If $(X,\tau)^n$ is Hausdorff, is $(X,\tau)$ also Hausdorff?

Question

If $(X,\tau)^n$ is Hausdorff, is $(X,\tau)$ also Hausdorff?

I know that product of Hausdorff space is Hausdorff, but I want to know if this weaker converse of it is true. Thanks.

Answer 1

Consider $x,y\in X$ such that $x\neq y$. Let $\mathbf x=(x,x,\ldots,x)$ and $\mathbf y=(y,y,\ldots,y)$. Since $\mathbf x\neq \mathbf y$ and $X^n$ is Hausdorff, there exist disjoint subsets $A$ and $B$ of $X^n$ that are open in the product topology, and $\mathbf x\in A$ and $\mathbf y\in B$. By the definition of the product topology, there exist open subsets $\{U_j,V_j\}_{j=1}^n$ of $X$ such that

• $\mathbf x\in\prod_{j=1}^n U_j\subseteq A,$
• $\mathbf y\in\prod_{j=1}^n V_j\subseteq B,$
• $\left(\prod_{j=1}^n U_j\right)\bigcap\left(\prod_{j=1}^n V_j\right)=\prod_{j=1}^n(U_j\cap V_j)=\varnothing$ (given that $A\cap B=\varnothing$).

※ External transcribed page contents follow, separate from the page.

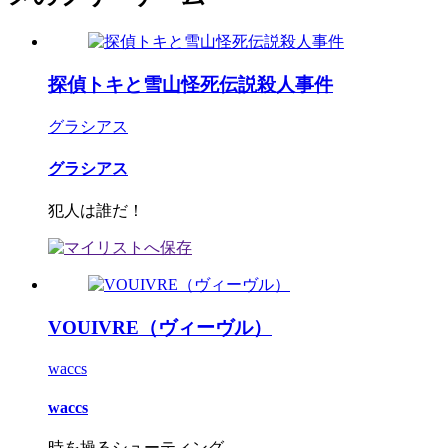
探偵トキと雪山怪死伝説殺人事件
グラシアス
グラシアス
犯人は誰だ！
VOUIVRE（ヴィーヴル）
waccs
waccs
時を操るシューティング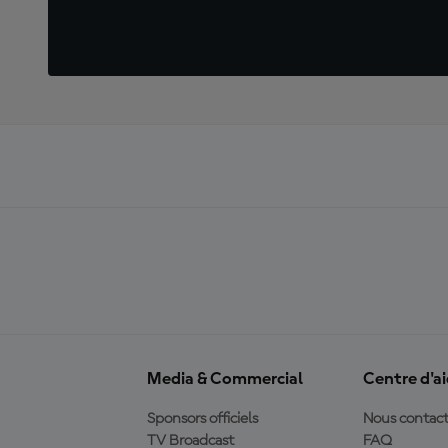
Media & Commercial
Centre d'a
Sponsors officiels
Nous contact
TV Broadcast
FAQ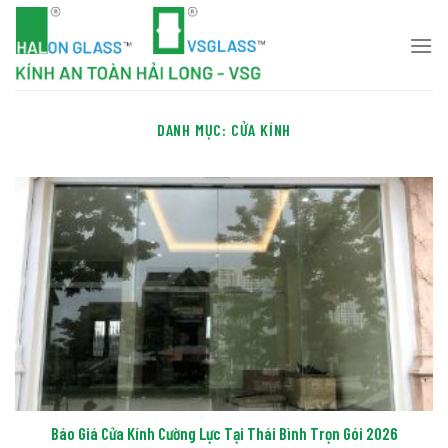
Skip
to
content
DANH MỤC:
CỬA KÍNH
Báo Giá Cửa Kính Cường Lực Tại Thái Bình Trọn Gói 2026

The third line implies that $U_{j^*}\cap V_{j^*}=\varnothing$ for at least one $j^*\in\{1,\ldots,n\}$ (based on the finite version of the axiom of choice). The first two lines and the definitions of $\mathbf x$ and $\mathbf y$ imply that $x\in U_{j^*}$ and $y\in V_{j^*}$.

Answer 2

Note that $(X,\tau)$ is homeomorphic to a subspace of $(X,\tau)^n$ by mapping $x \mapsto (x,x_0,x_0,\dots,x_0)$ for some fixed $x_0 \in X$ (ignoring the case $X = \emptyset$ which is even easier). Now use the fact that subspaces of Hausdorff spaces are Hausdorff spaces.

Answer 3

I think this is true. For any two points $x\neq y$ of $(X,\tau)$, consider the two points $$ (x,x_2,\dots,x_n)\neq(y,x_2,\dots,x_n) $$
which have disjoint neighborhoods, say $U,V$. Judging from your notation, the product topology on $(X,\tau)^n$ is implied. So it is generated by basis of the form $W_1\times\cdots W_n$ where $W_i$ are open sets of $X$. By the definition of basis, exists two basis element $U_1\times\cdots\times U_n$ and $V_1\times\cdots\times V_n$ s.t. $$ \begin{split} (x,x_2,\dots,x_n)\in U_1\times\cdots\times U_n\subset U \\ (y,x_2,\dots,x_n)\in V_1\times\cdots\times V_n\subset U \\ \end{split} $$ Since $U,V$ are disjoint: $$ (U_1\times\cdots\times U_n)\cap(V_1\times\cdots\times V_n)=(U_1\cap V_1)\times\cdots\times (U_n\cap V_n)=\varnothing $$ It is then obvious that $U_i\cap V_i\neq\varnothing$ for $i\geq 2$, and $U_1\cap V_1$ has to be empty. This is the required disjoint neighborhoods for $x,y$ in $(X,\tau)$.